A lecture by feminist scholar Margaret Anderson will be a highlight of the launch of UNCP’s gender studies program.
“Dr. Andersen is an internationally recognized feminist scholar, who has written many books on the intersections of race, class and gender,” Dr. Hossfeld said.
Dr. Hossfeld wrote a grant for a Feminist Lectureship Award of the Sociologists for Women in Society to host Dr. Andersen. The Department of Sociology, the Distinguished Speaker Series, the Office of Minority Affairs and the Teaching and Learning Center will co-sponsor the lecture.
Dr. Hossfeld, who spent 10 years teaching in South Africa as Apartheid was breaking up, is a research sociologist whose primary field of study is poverty and inequality. She is currently working on a manufacturing “job loss” project in Robeson County that included a March 28, Washington, D.C., briefing for the Congressional Rural Caucus, that includes 7th District (Robeson) U.S. Representative Mike McIntyre.
More than 50 students, faculty and staff participated in the Washington briefing.
Dr. Hossfeld did her undergraduate work at UNC Wilmington, earned a master’s degree in sociology from the University of Mississippi and a doctorate from NC State University.

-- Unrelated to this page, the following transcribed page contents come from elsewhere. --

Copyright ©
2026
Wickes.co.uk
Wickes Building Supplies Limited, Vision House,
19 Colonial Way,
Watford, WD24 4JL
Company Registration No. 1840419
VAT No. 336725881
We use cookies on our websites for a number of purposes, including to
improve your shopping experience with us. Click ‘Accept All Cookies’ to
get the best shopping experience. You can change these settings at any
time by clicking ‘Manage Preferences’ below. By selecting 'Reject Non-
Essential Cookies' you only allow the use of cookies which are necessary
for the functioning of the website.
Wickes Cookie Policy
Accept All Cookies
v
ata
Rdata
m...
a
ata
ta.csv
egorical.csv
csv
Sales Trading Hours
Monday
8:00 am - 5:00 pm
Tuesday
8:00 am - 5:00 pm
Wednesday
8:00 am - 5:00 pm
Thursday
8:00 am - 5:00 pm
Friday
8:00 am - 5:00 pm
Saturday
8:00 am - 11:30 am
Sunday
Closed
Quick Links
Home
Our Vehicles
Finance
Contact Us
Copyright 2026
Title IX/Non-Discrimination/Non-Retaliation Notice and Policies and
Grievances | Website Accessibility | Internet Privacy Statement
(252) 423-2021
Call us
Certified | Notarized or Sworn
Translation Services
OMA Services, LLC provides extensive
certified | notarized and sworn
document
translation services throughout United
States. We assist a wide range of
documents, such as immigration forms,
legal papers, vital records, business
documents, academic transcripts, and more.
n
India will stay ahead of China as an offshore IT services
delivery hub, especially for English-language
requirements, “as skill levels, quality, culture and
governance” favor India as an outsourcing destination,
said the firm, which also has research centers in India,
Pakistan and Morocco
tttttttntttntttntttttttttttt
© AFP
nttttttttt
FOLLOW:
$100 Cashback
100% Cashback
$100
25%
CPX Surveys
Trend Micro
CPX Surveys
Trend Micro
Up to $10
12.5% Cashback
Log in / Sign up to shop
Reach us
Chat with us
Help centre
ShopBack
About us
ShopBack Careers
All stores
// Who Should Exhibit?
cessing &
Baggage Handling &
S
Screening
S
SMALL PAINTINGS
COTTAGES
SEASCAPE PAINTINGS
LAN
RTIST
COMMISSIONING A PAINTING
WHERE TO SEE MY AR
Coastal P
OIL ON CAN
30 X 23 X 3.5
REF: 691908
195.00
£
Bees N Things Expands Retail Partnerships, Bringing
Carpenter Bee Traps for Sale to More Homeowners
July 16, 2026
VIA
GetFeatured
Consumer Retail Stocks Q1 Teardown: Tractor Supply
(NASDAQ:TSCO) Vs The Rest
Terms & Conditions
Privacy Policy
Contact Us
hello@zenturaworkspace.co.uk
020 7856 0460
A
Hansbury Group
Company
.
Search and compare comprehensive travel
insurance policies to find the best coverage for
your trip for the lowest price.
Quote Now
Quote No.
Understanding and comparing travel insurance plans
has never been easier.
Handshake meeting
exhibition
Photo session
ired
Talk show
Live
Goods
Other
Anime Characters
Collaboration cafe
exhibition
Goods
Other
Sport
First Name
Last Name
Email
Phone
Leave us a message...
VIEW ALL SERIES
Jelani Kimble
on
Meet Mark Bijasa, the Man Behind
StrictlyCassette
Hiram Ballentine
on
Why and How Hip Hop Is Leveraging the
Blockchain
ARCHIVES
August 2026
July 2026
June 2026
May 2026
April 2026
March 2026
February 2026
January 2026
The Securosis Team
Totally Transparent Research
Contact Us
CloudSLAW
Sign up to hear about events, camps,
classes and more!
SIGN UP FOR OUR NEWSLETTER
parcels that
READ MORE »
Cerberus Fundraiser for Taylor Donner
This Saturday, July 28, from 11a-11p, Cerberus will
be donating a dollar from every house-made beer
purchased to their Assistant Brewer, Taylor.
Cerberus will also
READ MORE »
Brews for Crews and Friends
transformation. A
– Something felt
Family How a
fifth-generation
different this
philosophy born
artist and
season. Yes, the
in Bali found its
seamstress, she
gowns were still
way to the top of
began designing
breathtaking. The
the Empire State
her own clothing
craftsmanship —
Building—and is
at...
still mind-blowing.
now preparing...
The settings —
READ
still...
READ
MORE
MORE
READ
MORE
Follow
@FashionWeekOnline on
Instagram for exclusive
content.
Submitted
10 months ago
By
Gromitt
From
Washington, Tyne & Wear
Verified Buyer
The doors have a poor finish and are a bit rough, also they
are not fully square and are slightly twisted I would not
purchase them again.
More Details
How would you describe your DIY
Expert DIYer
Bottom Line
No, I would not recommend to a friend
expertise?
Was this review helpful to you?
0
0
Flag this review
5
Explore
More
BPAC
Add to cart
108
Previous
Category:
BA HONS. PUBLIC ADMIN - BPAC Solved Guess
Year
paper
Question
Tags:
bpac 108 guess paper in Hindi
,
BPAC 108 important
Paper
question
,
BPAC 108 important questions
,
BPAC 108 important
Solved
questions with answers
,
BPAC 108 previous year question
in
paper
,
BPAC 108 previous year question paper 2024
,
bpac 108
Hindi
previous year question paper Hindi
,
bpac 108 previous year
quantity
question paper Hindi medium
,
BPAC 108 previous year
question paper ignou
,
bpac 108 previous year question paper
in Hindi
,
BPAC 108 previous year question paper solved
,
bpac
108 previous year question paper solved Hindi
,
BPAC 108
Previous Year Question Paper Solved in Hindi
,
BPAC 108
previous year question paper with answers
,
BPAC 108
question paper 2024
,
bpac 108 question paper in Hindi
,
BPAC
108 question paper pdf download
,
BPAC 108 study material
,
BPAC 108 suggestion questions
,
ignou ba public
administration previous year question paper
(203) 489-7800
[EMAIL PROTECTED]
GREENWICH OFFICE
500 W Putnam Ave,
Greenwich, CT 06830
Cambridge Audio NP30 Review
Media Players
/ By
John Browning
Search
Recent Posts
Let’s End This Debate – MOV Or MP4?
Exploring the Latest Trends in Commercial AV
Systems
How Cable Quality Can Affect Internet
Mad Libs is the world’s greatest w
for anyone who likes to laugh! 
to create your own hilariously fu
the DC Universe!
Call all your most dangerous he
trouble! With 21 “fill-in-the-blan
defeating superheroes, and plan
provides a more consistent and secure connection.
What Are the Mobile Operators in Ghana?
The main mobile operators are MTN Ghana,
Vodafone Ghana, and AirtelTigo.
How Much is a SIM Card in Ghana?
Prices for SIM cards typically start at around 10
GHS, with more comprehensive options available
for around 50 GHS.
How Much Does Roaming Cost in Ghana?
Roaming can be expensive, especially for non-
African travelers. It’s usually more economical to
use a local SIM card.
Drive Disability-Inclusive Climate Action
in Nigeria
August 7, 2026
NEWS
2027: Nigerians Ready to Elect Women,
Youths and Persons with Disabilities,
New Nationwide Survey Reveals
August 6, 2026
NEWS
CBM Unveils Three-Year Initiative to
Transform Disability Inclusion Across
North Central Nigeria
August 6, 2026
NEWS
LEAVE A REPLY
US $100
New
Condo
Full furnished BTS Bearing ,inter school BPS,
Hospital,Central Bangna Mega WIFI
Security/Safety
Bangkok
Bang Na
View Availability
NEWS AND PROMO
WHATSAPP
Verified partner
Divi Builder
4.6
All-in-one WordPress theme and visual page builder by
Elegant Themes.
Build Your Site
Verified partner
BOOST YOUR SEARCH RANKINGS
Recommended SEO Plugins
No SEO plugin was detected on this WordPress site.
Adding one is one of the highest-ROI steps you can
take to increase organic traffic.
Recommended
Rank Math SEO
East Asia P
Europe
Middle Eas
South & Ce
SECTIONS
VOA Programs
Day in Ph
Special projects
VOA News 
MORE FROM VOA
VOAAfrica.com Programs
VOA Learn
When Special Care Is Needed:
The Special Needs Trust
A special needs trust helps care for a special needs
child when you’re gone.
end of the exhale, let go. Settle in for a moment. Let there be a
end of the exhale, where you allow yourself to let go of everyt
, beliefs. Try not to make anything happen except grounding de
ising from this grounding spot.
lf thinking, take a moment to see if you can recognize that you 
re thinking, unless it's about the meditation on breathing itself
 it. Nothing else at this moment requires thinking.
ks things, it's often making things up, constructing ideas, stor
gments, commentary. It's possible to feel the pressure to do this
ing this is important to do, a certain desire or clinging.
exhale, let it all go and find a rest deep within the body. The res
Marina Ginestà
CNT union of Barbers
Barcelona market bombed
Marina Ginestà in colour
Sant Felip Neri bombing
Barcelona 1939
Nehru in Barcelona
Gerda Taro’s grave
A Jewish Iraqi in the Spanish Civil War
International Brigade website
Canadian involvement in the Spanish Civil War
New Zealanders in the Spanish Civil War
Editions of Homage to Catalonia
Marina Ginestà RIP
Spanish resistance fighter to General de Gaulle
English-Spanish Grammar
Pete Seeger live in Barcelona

For more information on gender studies at UNCP, please email email@example.com or call (910) 521-6472.
Grants office joins online database
The Center for Sponsored Research and Programs subscribed to a new funding source database in addition to the Community of Science online database. The new subscription is to the Foundation Directory Online and promises to provide information about 350,000 grant programs throughout the U.S.
The center also joined the National Council of University Research Administrators and the Society of Research Administrators International. Both organizations provide numerous resources, publications and networks that will benefit grant activity with faculty.